Large Marge’s stall story:
For the duration of my lessons (four months), I was stuck with this little 1963 Cessna 150, held together with rubberbands and duct tape (kidding about the rubberbands). I was part of the 141 program, which meant that I had to follow a syllabus very closely, doing my first solo at 10 hours and then practicing specific maneuvers at certain points in my training.
My instructor was this neurotic red-headed Texan, who, incidentally, was TERRIFIED of power-on stalls. So every time we went up to do them, she would get tense. Her voice got wavery, her eyes got big, she had the yolk in a death grip.

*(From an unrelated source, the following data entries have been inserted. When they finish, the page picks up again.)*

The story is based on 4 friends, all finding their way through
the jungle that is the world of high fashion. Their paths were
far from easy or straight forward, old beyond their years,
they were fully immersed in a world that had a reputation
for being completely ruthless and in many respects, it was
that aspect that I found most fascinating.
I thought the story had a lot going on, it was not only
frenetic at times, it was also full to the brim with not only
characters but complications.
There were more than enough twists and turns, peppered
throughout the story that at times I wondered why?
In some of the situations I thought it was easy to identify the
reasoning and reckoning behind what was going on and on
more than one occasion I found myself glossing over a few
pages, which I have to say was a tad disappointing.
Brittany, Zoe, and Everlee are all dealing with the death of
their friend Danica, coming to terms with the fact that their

Nice qualities in a flight instructor, hu?
Needless to say, when I went out on my first solo (not the takeoffs and landings solo, but out into the practice area) and began my power-on stalls, I was nervous.
In previous power-on stall maneuvers with my instructor, my little 150 ALWAYS stalled to the right, and I was always ready with left rudder. We practiced this maneuver probably 15 times before my first solo. It always responded the same way.
The day of my solo, I flew into the practice area, made sure I was at 3,500 feet agl, and then began to pull the nose of the plane up to stall it. It seemed to take forever - I felt completely vertical - but it finally stalled - TO THE LEFT.
Turns out, when the instructor and her big butt weren’t sitting on the right side of the plane, it stalled the other way, but what did I do in a pure reflex action? I kicked in left rudder.
So here’s the scenario: I’m full throttle, stalled, pointed straight at the ground, only 10 hours of flying time on the books, and IN A SPIN.
Thank GOD I made sure I was at 3,500 feet.
It seemed like FOREVER before I snapped out of it, but it was probably more like 6 or 7 seconds. I kicked in right rudder. I dipped the nose and got wind going over the wings. By then, though, there were so many Gs on the plane that I couldn’t just pull the yolk back; I had to lean forward, put both arms behind the yolk at a 90 degree angle and PULL REALLY HARD.
As I did, I looked out over the left wing and I could see it BOWING under the pressure. After a few seconds, I finally managed to pull it level.
I caught my breath. I looked at the altimeter. I had lost 800 feet and spun around 2 1/2 times. And in all the chaos I’d forgotten to take the power off; it was still at full throttle.
I was supposed to do another 30 minutes of maneuvers. Yeah, RIGHT.